Unexpressable Character Strings Or Other Data Destruction

There is a commercial PDF library I've used at work, which is otherwise a quality piece of work so I'd rather not name it. It uses tags similar to HTML to define inline text styling controls, much like HTML. Unlike HTML, they did not seem to include a way to insert a < directly into the text, as HTML does with <.

Since we needed to put arbitrary text in our PDFs, sometimes including <, we had a problem. Eventually we we able to find a workaround: There was a command for changing which character was used for starting a tag. We created an escaping routine that changed every < into the command to change the start-of-tag character into something else, then a <, then change in back.
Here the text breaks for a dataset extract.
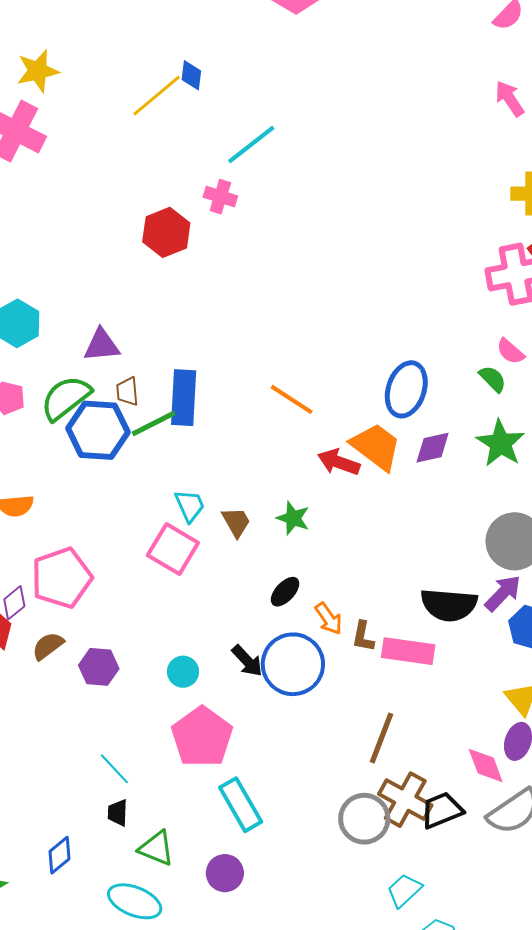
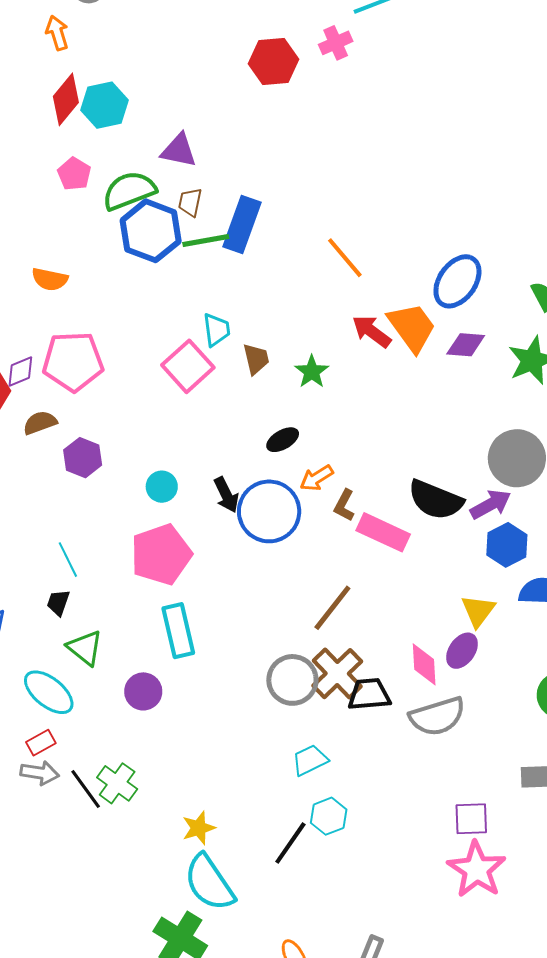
pink cross: (220, 197) -> (336, 43), turned 32
orange arrow: (329, 619) -> (317, 478), turned 76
This worked, but it would have been cleaner if the library shipped with an escaping for < like HTML.

I've used a number of libraries that destroyed data like this. I've been to a number of websites where if you post a comment with <, then click "edit", then click "submit" with no changes, the content of the comment would change because somewhere there was one too many encoding/decoding calls.

Data destruction isn't necessarily a security problem, although it can be if your data destruction happens to cause subsequent errors, but it's certainly something to be avoided.

</script in HTML is an example of this; you can't directly express </script in a script in HTML. (You can in XHTML, because the script is correctly pulled up one escaping level, which results in a complete encoding.)

Other Encoding-like Things

Interestingly, other things can be viewed as encoding-type issues as well.

I think localization is best viewed as encoding computer-type symbolic messages into human languages. I really approve of the approach taken by Perl's Locale::MakeText, which I think makes this approach easy. (See also this language-indepedent discussion of localization attached to that module.) I think it's a mistake to view it as a translation of English (or the initial language used) into other languages. It's OK to use phrases in your native language as key for these symbolic phrases, but it encourages dangerous misapprehensions, similar to the problem of thinking that ASCII is real.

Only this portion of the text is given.